In the field of acute lymphoblastic leukemia (ALL), progress in recent years has been particularly noteworthy. Especially in immunotherapy, such as CD19/CD3 bispecific antibodies, CD22 antibody-drug conjugates (ADCs), and other immunotherapies like CAR-T and CAR-NK, significant efficacy has been achieved. Notably, the clinical cure rate for pediatric ALL has reached 92%, and the long-term survival rate for adult patients has reached 50%. Therefore, whether it is ALL, AML, CLL, or CML and other leukemias, treatment progress is very rapid. We have reason to believe that leukemia will likely achieve high clinical cure rates similar to lymphoma in the future.

Chinese Power——Rising New Generation, Innovation and Exchange Leading the Future

Professor Jun Ma: This year, China’s contributions at the EHA were significant, accounting for about 17% of the papers published, second only to the EU, Canada, and the US, and ranking first in Asia. However, we still lack high-quality research results and breakthrough “first-in-class” drugs comparable to those in Europe and the US. But it is gratifying to see the rise of a new generation of young Chinese researchers, with many experts in their forties making their mark at international conferences. I believe that in the near future, China’s research and achievements will attract global attention like the “Chinese wind” and “Chinese red.” We are committed to developing in sync with our international peers, jointly tackling challenges in the treatment of hematological malignancies, and providing better medical services to patients worldwide.
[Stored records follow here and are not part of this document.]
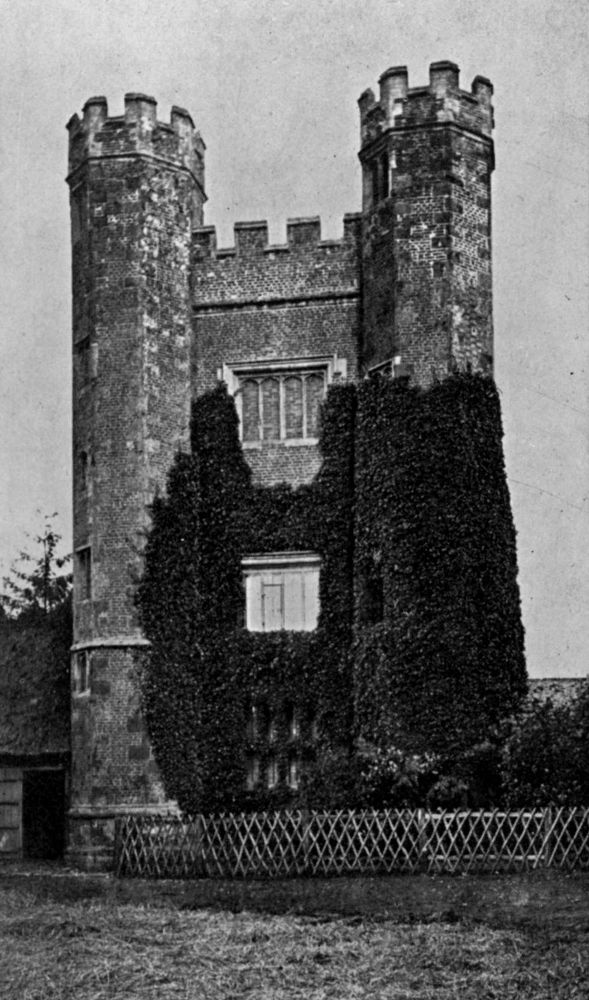 The width and height of the screenshot is (589, 1000). I want to click on walkway wall, so [x=274, y=267]. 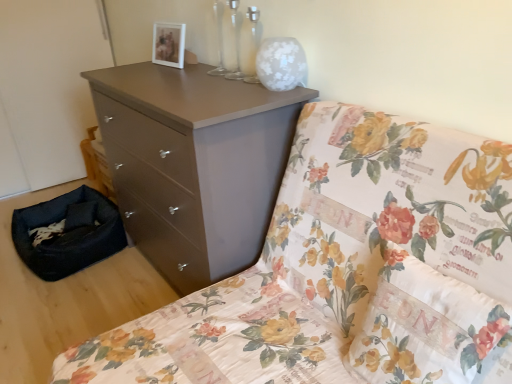 Question: Is matte brown chest of drawers at upper center far from matte brown dresser at center?

Choices:
 (A) no
 (B) yes

Answer: (A)

Question: Is matte brown chest of drawers at upper center closer to camera compared to matte brown dresser at center?

Choices:
 (A) no
 (B) yes

Answer: (A)

Question: From a real-world perspective, is matte brown chest of drawers at upper center below matte brown dresser at center?

Choices:
 (A) yes
 (B) no

Answer: (A)

Question: Does matte brown chest of drawers at upper center have a lesser width compared to matte brown dresser at center?

Choices:
 (A) no
 (B) yes

Answer: (B)

Question: Considering the relative positions of matte brown chest of drawers at upper center and matte brown dresser at center in the image provided, is matte brown chest of drawers at upper center behind matte brown dresser at center?

Choices:
 (A) no
 (B) yes

Answer: (B)

Question: Does point (80, 241) appear closer or farther from the camera than point (379, 375)?

Choices:
 (A) farther
 (B) closer

Answer: (A)

Question: Looking at their shapes, would you say black fabric pet bed at lower left is wider or thinner than floral fabric pillow at center?

Choices:
 (A) thin
 (B) wide

Answer: (B)

Question: Choose the correct answer: Is black fabric pet bed at lower left inside floral fabric pillow at center or outside it?

Choices:
 (A) outside
 (B) inside

Answer: (A)

Question: Is black fabric pet bed at lower left to the left or to the right of floral fabric pillow at center in the image?

Choices:
 (A) left
 (B) right

Answer: (A)

Question: Which is correct: black fabric pet bed at lower left is inside matte brown dresser at center, or outside of it?

Choices:
 (A) inside
 (B) outside

Answer: (B)

Question: From a real-world perspective, relative to matte brown dresser at center, is black fabric pet bed at lower left vertically above or below?

Choices:
 (A) above
 (B) below

Answer: (B)

Question: In terms of width, does black fabric pet bed at lower left look wider or thinner when compared to matte brown dresser at center?

Choices:
 (A) thin
 (B) wide

Answer: (A)

Question: Considering the positions of black fabric pet bed at lower left and matte brown dresser at center in the image, is black fabric pet bed at lower left bigger or smaller than matte brown dresser at center?

Choices:
 (A) small
 (B) big

Answer: (A)

Question: Is matte brown chest of drawers at upper center inside the boundaries of matte brown dresser at center, or outside?

Choices:
 (A) inside
 (B) outside

Answer: (B)

Question: In terms of width, does matte brown chest of drawers at upper center look wider or thinner when compared to matte brown dresser at center?

Choices:
 (A) wide
 (B) thin

Answer: (B) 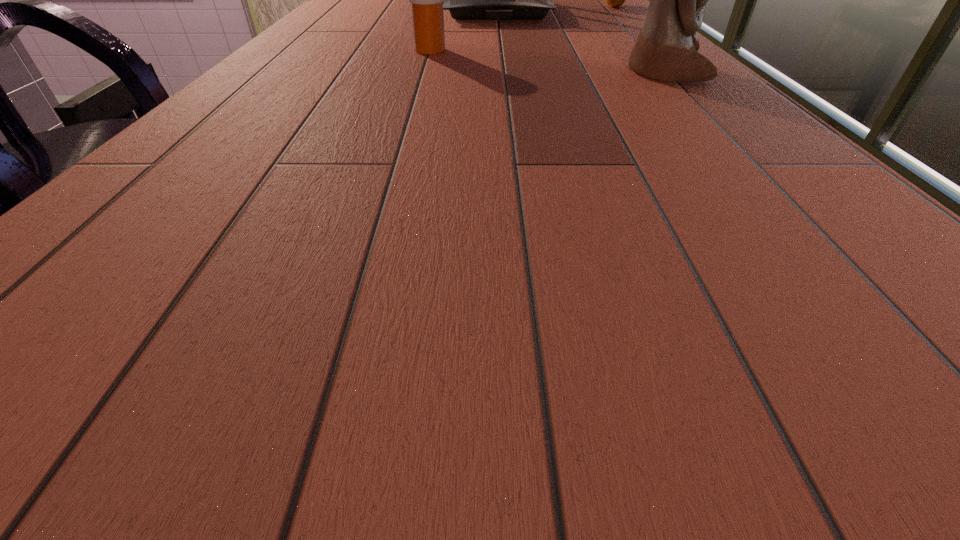 At what (x,y) coordinates should I click in order to perform the action: click on vacant space on the desktop that is between the second nearest object and the nearest object and is positioned with leaves positioned above the lemon. Please return your answer as a coordinate pair (x, y). The height and width of the screenshot is (540, 960). Looking at the image, I should click on (561, 63).

The image size is (960, 540). Find the location of `free space on the desktop that is between the second shortest object and the nearest object and is positioned on the front-facing side of the second tallest object`. free space on the desktop that is between the second shortest object and the nearest object and is positioned on the front-facing side of the second tallest object is located at coordinates (506, 58). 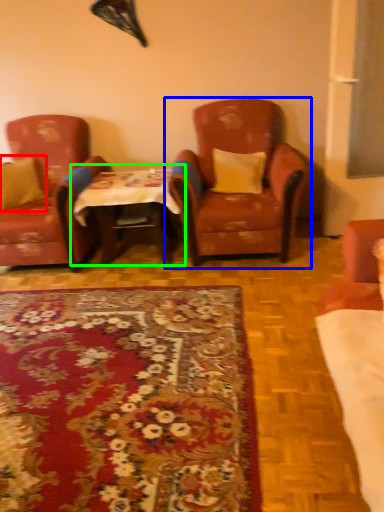 Question: Which object is positioned farthest from pillow (highlighted by a red box)? Select from chair (highlighted by a blue box) and table (highlighted by a green box).

Choices:
 (A) chair
 (B) table

Answer: (A) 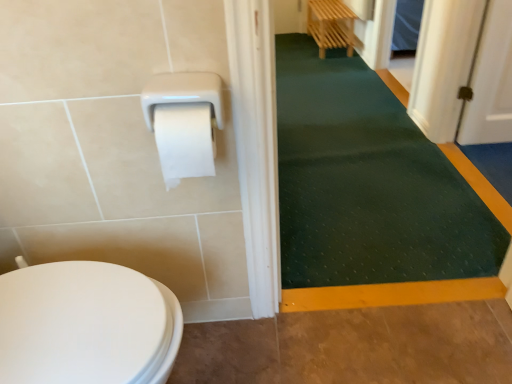 Question: Visually, is brown textured floor at lower right positioned to the left or to the right of dark green rubber bath mat at center?

Choices:
 (A) right
 (B) left

Answer: (B)

Question: From the image's perspective, is brown textured floor at lower right positioned above or below dark green rubber bath mat at center?

Choices:
 (A) above
 (B) below

Answer: (B)

Question: Does point (375, 311) appear closer or farther from the camera than point (404, 130)?

Choices:
 (A) farther
 (B) closer

Answer: (B)

Question: From the image's perspective, relative to brown textured floor at lower right, is dark green rubber bath mat at center above or below?

Choices:
 (A) above
 (B) below

Answer: (A)

Question: Looking at the image, does dark green rubber bath mat at center seem bigger or smaller compared to brown textured floor at lower right?

Choices:
 (A) small
 (B) big

Answer: (B)

Question: Considering the positions of dark green rubber bath mat at center and brown textured floor at lower right in the image, is dark green rubber bath mat at center wider or thinner than brown textured floor at lower right?

Choices:
 (A) thin
 (B) wide

Answer: (B)

Question: Based on their positions, is dark green rubber bath mat at center located to the left or right of brown textured floor at lower right?

Choices:
 (A) right
 (B) left

Answer: (A) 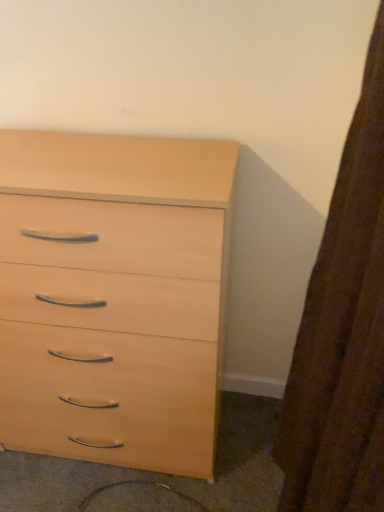 Measure the distance between light wood chest of drawers at center and camera.

The depth of light wood chest of drawers at center is 34.62 inches.

Locate an element on the screen. The height and width of the screenshot is (512, 384). light wood chest of drawers at center is located at coordinates (113, 296).

Identify the location of light wood drawer at lower center. (158, 473).

Is light wood chest of drawers at center next to brown textured curtain at right and touching it?

There is a gap between light wood chest of drawers at center and brown textured curtain at right.

From the image's perspective, which one is positioned higher, light wood chest of drawers at center or brown textured curtain at right?

From the image's view, light wood chest of drawers at center is above.

Which is correct: light wood chest of drawers at center is inside brown textured curtain at right, or outside of it?

light wood chest of drawers at center cannot be found inside brown textured curtain at right.

Between light wood chest of drawers at center and brown textured curtain at right, which one has smaller width?

brown textured curtain at right is thinner.

Based on the photo, between light wood drawer at lower center and light wood chest of drawers at center, which one has larger size?

light wood chest of drawers at center.

This screenshot has width=384, height=512. Identify the location of chest of drawers in front of the light wood drawer at lower center. (113, 296).

Is light wood drawer at lower center touching light wood chest of drawers at center?

There is a gap between light wood drawer at lower center and light wood chest of drawers at center.

Considering the relative sizes of brown textured curtain at right and light wood drawer at lower center in the image provided, is brown textured curtain at right shorter than light wood drawer at lower center?

In fact, brown textured curtain at right may be taller than light wood drawer at lower center.

In the scene shown: From a real-world perspective, which is physically above, brown textured curtain at right or light wood drawer at lower center?

brown textured curtain at right is physically above.

Which object is thinner, brown textured curtain at right or light wood drawer at lower center?

With smaller width is brown textured curtain at right.

Are brown textured curtain at right and light wood drawer at lower center located far from each other?

brown textured curtain at right is near light wood drawer at lower center, not far away.

Which object is closer to the camera, light wood chest of drawers at center or light wood drawer at lower center?

light wood chest of drawers at center is closer to the camera.

Is light wood chest of drawers at center wider than light wood drawer at lower center?

In fact, light wood chest of drawers at center might be narrower than light wood drawer at lower center.

Considering the sizes of objects light wood chest of drawers at center and light wood drawer at lower center in the image provided, who is bigger, light wood chest of drawers at center or light wood drawer at lower center?

With larger size is light wood chest of drawers at center.

From a real-world perspective, between brown textured curtain at right and light wood chest of drawers at center, who is vertically higher?

From a 3D spatial view, brown textured curtain at right is above.

Is brown textured curtain at right oriented away from light wood chest of drawers at center?

brown textured curtain at right is not turned away from light wood chest of drawers at center.

How distant is brown textured curtain at right from light wood chest of drawers at center?

They are 20.24 inches apart.

Considering the sizes of brown textured curtain at right and light wood chest of drawers at center in the image, is brown textured curtain at right taller or shorter than light wood chest of drawers at center?

In the image, brown textured curtain at right appears to be shorter than light wood chest of drawers at center.

Identify the location of curtain that appears on the right of light wood drawer at lower center. (343, 332).

Is light wood drawer at lower center oriented away from brown textured curtain at right?

No, light wood drawer at lower center is not facing away from brown textured curtain at right.

Which is behind, light wood drawer at lower center or brown textured curtain at right?

light wood drawer at lower center is behind.

Are light wood drawer at lower center and brown textured curtain at right far apart?

Actually, light wood drawer at lower center and brown textured curtain at right are a little close together.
Innovation is the key to propelling us forward, and international academic exchanges and face-to-face discussions are crucial for the development of China’s hematology field. Therefore, I am confident that through continuous international exchanges and academic cooperation, China’s hematology field will achieve greater breakthroughs and reach the world stage. I wish for China’s hematology to achieve even more brilliant successes internationally.